What to actually watch for
If the SpaceX IPO proceeds as currently described, four metrics will tell the story over the first six weeks:
- The S-1 public filing date. Until it lists publicly, the financials, syndicate, and proposed pricing range remain confidential. Public filing is the moment the deal becomes priceable.
- The opening-day pop or fade. A $75B raise priced at $1.75T expecting institutional money to absorb the offering will tell you how deep current demand really is.
- Index inclusion announcements. NASDAQ-100 and S&P 500 committees will publish their inclusion decisions on their normal schedules. Mitchell’s 10-15 day delay assumption is testable.

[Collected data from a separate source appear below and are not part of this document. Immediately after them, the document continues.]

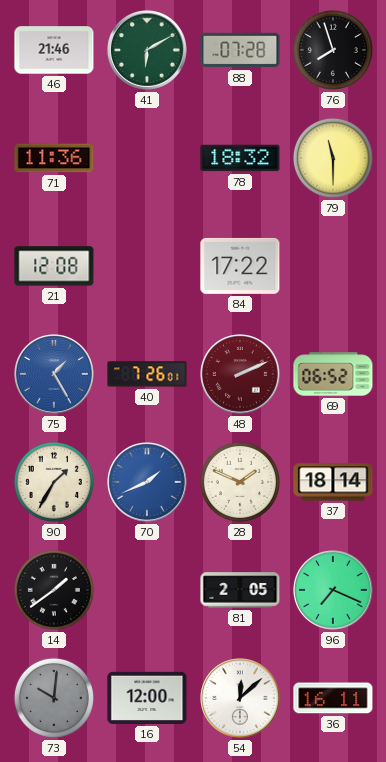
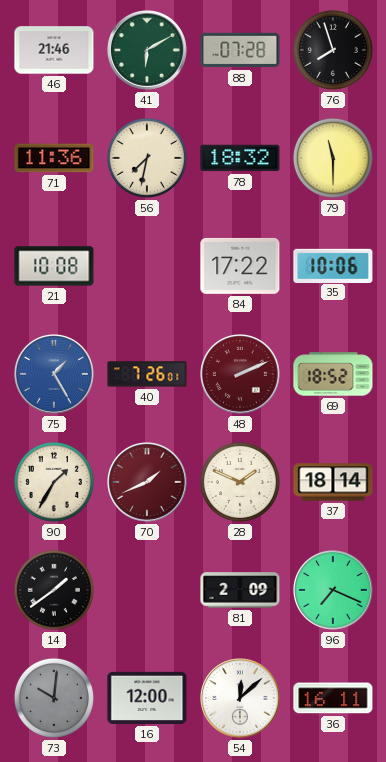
56: none -> 7:32
21: 12:08 -> 10:08
35: none -> 10:06
69: 06:52 -> 18:52
70 dial: blue -> burgundy
81: 2:05 -> 2:09
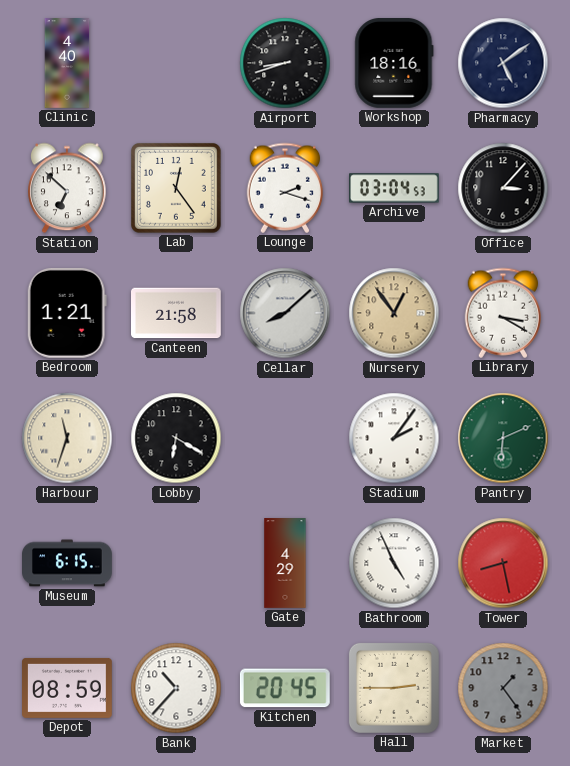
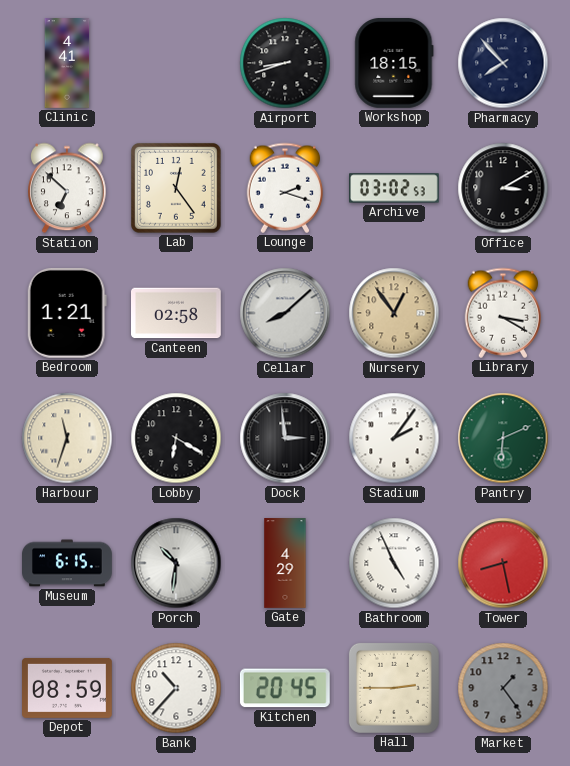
Clinic: 4:40 -> 4:41
Workshop: 18:16 -> 18:15
Pharmacy: 5:09 -> 7:53
Archive: 03:04 -> 03:02
Office: 3:07 -> 3:10
Canteen: 21:58 -> 02:58
Dock: none -> 2:59
Porch: none -> 10:31
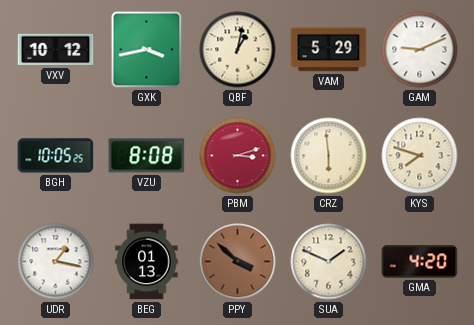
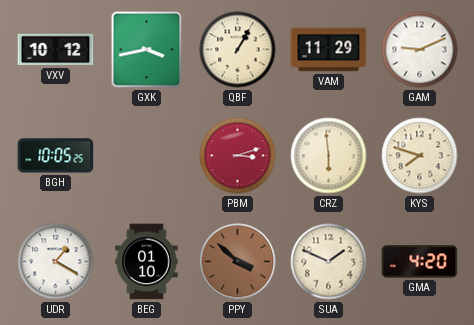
QBF: 1:02 -> 1:05
VAM: 5:29 -> 11:29
VZU: 8:08 -> none
UDR: 1:17 -> 1:20
BEG: 01:13 -> 01:10
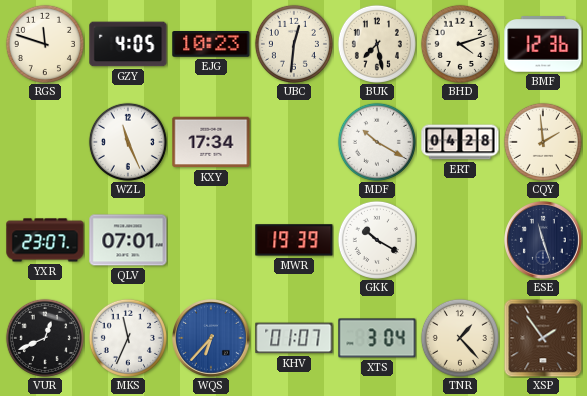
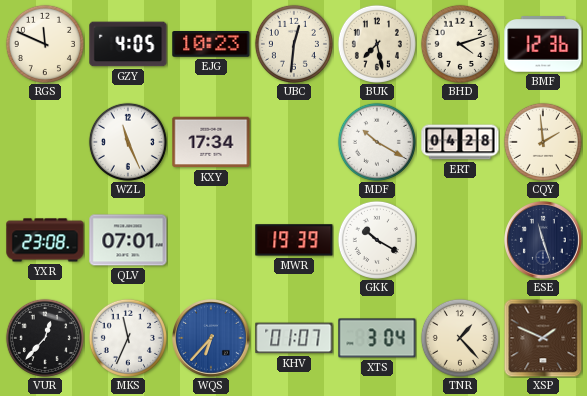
RGS: 11:48 -> 11:49
YXR: 23:07 -> 23:08
VUR: 12:41 -> 12:37
XSP: 1:54 -> 1:49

- Tesla’s relative performance into and through the IPO. If Mitchell’s rotation thesis is right, TSLA underperforms QQQ and SPY in the weeks before and after the SpaceX listing.
FAQ
Has SpaceX actually filed for an IPO?
SpaceX confidentially filed an S-1 registration statement with the SEC in April 2026, per CNBC’s reporting. Confidential filings remain non-public until close to the marketing roadshow.
What is the target valuation?
$1.75 trillion to $2 trillion, per Bloomberg’s coverage. The most recent secondary tender (December 2025) priced shares around $421, implying $800B at that point. The IPO range is roughly 2.2x the tender.
How large is the proposed raise?
Up to $75B. That would be more than three times the previous largest US IPO. Alibaba raised approximately $25B in 2014.
Is the SpaceX-xAI merger relevant to the IPO?
Yes. The February 2026 merger valued the combined entity at approximately $1.25T. The IPO valuation builds on that base.
What happens to Tesla around the IPO?
Mitchell’s hypothesis on What Are Your Thoughts is that retail capital rotates toward SpaceX from Tesla. The cross-flow figures he cited ($731M from xAI to Tesla; $131M Cybertruck purchase; $56M Megapack purchase) suggest Tesla benefits financially from the Musk ecosystem. The trade-off is whether the rotation effect dominates the cross-flow effect during the IPO window. This is testable by watching TSLA versus QQQ relative performance.
When does the IPO actually happen?
Around June 2026 per current public reporting. Confidential S-1 timelines slip routinely.
Disclaimer. This article is analytical commentary on a confidential SEC filing and on a publicly available podcast appearance. It is not investment advice and should not be acted on as a single input to a portfolio decision.
Several specific claims (historical IPO comparison figures, underwriter fee pool, Tesla cross-flow payments) require independent verification before any of them is treated as definitive. The SpaceX S-1 is confidential and the financials are not yet public. Read this commentary as one analytical signal among many.